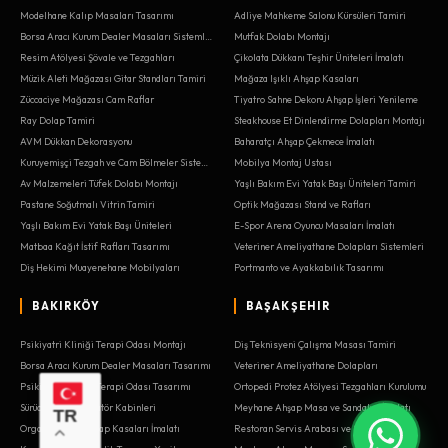
Modelhane Kalıp Masaları Tasarımı
Adliye Mahkeme Salonu Kürsüleri Tamiri
Borsa Aracı Kurum Dealer Masaları Sistemleri
Mutfak Dolabı Montajı
Resim Atölyesi Şövale ve Tezgahları
Çikolata Dükkanı Teşhir Üniteleri İmalatı
Müzik Aleti Mağazası Gitar Standları Tamiri
Mağaza Işıklı Ahşap Kasaları
Züccaciye Mağazası Cam Raflar
Tiyatro Sahne Dekoru Ahşap İşleri Yenileme
Ray Dolap Tamiri
Steakhouse Et Dinlendirme Dolapları Montajı
AVM Dükkan Dekorasyonu
Baharatçı Ahşap Çekmece İmalatı
Kuruyemişçi Tezgah ve Cam Bölmeler Sistemleri
Mobilya Montaj Ustası
Av Malzemeleri Tüfek Dolabı Montajı
Yaşlı Bakım Evi Yatak Başı Üniteleri Tamiri
Pastane Soğutmalı Vitrin Tamiri
Optik Mağazası Stand ve Rafları
Yaşlı Bakım Evi Yatak Başı Üniteleri
E-Spor Arena Oyuncu Masaları İmalatı
Matbaa Kağıt İstif Rafları Tasarımı
Veteriner Ameliyathane Dolapları Sistemleri
Diş Hekimi Muayenehane Mobilyaları
Portmanto ve Ayakkabılık Tasarımı
BAKIRKÖY
BAŞAKŞEHIR
Psikiyatri Kliniği Terapi Odası Montajı
Diş Teknisyeni Çalışma Masası Tamiri
Borsa Aracı Kurum Dealer Masaları Tasarımı
Veteriner Ameliyathane Dolapları
Psikiyatri Kliniği Terapi Odası Tasarımı
Ortopedi Protez Atölyesi Tezgahları Kurulumu
Sürücü Kursu Simülatör Kabinleri
Meyhane Ahşap Masa ve Sandalye İmalatı
TR
Organik Pazar Ahşap Kasaları İmalatı
Restoran Servis Arabası ve Standı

..........

=== Work instruction ===
Begin with the first line of the entries above and write out each line exactly, ending with the line containing "Av Malzemeleri Tüfek Dolabı Montajı". Leave out pictures.

=== The completed task ===
Modelhane Kalıp Masaları Tasarımı
Adliye Mahkeme Salonu Kürsüleri Tamiri
Borsa Aracı Kurum Dealer Masaları Sistemleri
Mutfak Dolabı Montajı
Resim Atölyesi Şövale ve Tezgahları
Çikolata Dükkanı Teşhir Üniteleri İmalatı
Müzik Aleti Mağazası Gitar Standları Tamiri
Mağaza Işıklı Ahşap Kasaları
Züccaciye Mağazası Cam Raflar
Tiyatro Sahne Dekoru Ahşap İşleri Yenileme
Ray Dolap Tamiri
Steakhouse Et Dinlendirme Dolapları Montajı
AVM Dükkan Dekorasyonu
Baharatçı Ahşap Çekmece İmalatı
Kuruyemişçi Tezgah ve Cam Bölmeler Sistemleri
Mobilya Montaj Ustası
Av Malzemeleri Tüfek Dolabı Montajı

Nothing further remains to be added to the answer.